In case you haven’t been on a deserted island the past couple years, you may have heard about this little cable television thing called Game of Thrones. The only reason social media exists in April 2019 is to share Game of Thrones fan theories, death pools, memes and more. (Oh, and there’s that small pocket of individuals that brag about how counter-cultural they are because they don’t watch it.)

Just how popular is Game of Thrones? As per HBO, the Season 8 premiere on Sunday night set a ratings record for the network with 17.4 million viewers. Via Variety:

According to figures released by HBO, the Season 8 premiere drew 17.4 million viewers across all platforms (linear, HBOGO and HBO NOW), including 11.8 million who watched on the linear channel. And that is only those who watched Sunday night. Expect the total viewers to go up considerably once delayed viewing is factored into the final numbers.

While GOTmania is sweeping the nation, it got us thinking about how these massive viewership numbers would translate to the sports world while also taking advantage of some good old fashioned search engine optimization so that our website can capitalize on it. (What, can you blame us?)

In an age of DVRs and streaming platforms and everything being on demand, live sports has been the kingpin of linear television as the most reliable audience driver. And while GOT numbers will continue to grow as those numbers are included, it’s an astounding number for the debut that really can only match up with live sporting events, at least when it comes to a cable television series on a premium channel like HBO.

So what sporting events have drawn a similar amount of viewers? Of course pretty much every NFL game of note is going to surpass it, but you may be shocked at what’s in the same neighborhood or slightly below. Thanks to Sports Media Watch’s list of the Most Watched Sporting Events of 2018, here are some significant telecasts from 2018 that averaged around 17 million viewers.

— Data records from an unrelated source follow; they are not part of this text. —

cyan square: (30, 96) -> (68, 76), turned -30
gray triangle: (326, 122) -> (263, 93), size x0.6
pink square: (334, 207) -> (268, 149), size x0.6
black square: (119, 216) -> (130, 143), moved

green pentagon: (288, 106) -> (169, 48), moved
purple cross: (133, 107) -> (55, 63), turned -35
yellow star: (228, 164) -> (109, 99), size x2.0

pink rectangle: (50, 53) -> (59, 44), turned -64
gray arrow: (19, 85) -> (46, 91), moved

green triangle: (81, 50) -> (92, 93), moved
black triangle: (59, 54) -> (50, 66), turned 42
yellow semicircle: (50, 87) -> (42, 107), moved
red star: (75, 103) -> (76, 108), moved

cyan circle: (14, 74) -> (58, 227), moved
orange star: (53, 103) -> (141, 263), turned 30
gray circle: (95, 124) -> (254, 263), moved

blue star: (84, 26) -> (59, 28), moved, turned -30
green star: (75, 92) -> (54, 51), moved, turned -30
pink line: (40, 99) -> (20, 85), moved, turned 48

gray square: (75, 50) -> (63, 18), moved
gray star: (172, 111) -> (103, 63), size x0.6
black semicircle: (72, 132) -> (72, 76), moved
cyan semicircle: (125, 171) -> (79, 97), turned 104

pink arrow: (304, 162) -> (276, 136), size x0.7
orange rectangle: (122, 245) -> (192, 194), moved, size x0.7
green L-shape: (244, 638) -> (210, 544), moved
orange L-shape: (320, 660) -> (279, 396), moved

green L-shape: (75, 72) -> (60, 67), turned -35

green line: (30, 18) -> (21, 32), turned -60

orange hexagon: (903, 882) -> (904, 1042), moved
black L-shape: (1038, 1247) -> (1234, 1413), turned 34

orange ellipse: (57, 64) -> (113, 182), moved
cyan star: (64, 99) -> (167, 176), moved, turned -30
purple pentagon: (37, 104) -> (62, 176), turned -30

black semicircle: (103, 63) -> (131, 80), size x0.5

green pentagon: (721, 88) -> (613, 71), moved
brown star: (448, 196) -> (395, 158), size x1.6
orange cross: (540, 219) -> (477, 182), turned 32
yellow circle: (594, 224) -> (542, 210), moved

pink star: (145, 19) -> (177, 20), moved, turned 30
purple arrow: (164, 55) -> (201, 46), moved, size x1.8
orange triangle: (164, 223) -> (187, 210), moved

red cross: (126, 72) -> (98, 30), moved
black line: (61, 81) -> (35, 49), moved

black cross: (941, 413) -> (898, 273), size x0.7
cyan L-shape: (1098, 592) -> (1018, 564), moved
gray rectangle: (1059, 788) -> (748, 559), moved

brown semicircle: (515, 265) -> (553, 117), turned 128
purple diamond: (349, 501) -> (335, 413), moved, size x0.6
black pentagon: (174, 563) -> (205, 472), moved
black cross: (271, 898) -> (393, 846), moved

World Series Game 5: 17.9 million
World Cup Final: 17.8 million
NBA Finals Game 1: 17.7 million
Winter Olympics Night 13: 17.6 million
Alabama-Georgia (SEC Championship Game): 17.5 million
Villanova-Michigan (National Championship Game): 16.5 million
Kentucky Derby: 15.0 million
The Masters Final Round: 13.0 million

(This does come with the caveat that some of these numbers don’t include streaming audiences, which were a key part of the HBO audience. However, streaming was smaller for some of the sports events where it was measured, clocking in at around 250,000 viewers for the World Series Game 5 and 120,000 for the Kentucky Derby, so it seems unlikely it provided as much of a boost for any of these as it did for Game of Thrones.)

Those are some pretty huge sporting events! Overall, the Game of Thrones premiere was roughly on par with the NBA Finals and World Series. The 2018 NBA Finals were down in ratings compared to previous years with a sweep and the Cavs and Warriors meeting for the fourth straight year. It garnered an average of 17.5 million viewers. The World Series was down at an average of 14.1 million viewers for a five game series between the Red Sox and Dodgers. Most of the Winter Olympics telecasts would outrate GOT, although there were a couple nights later in the games that would dip below the threshold.

With the proliferation of Netflix and other streaming services, there’s a case to be made that the Game of Thrones final season may be the last social viewing experience that we have where we all are glued to the same series at the same time. Ultimately, that’s the draw of live sports, isn’t it? There is no binge watching an NFL season or the Winter Olympics. It will be interesting to see if the GOT numbers can raise to even higher levels throughout its final season. Now if we could only get Cersei those elephants.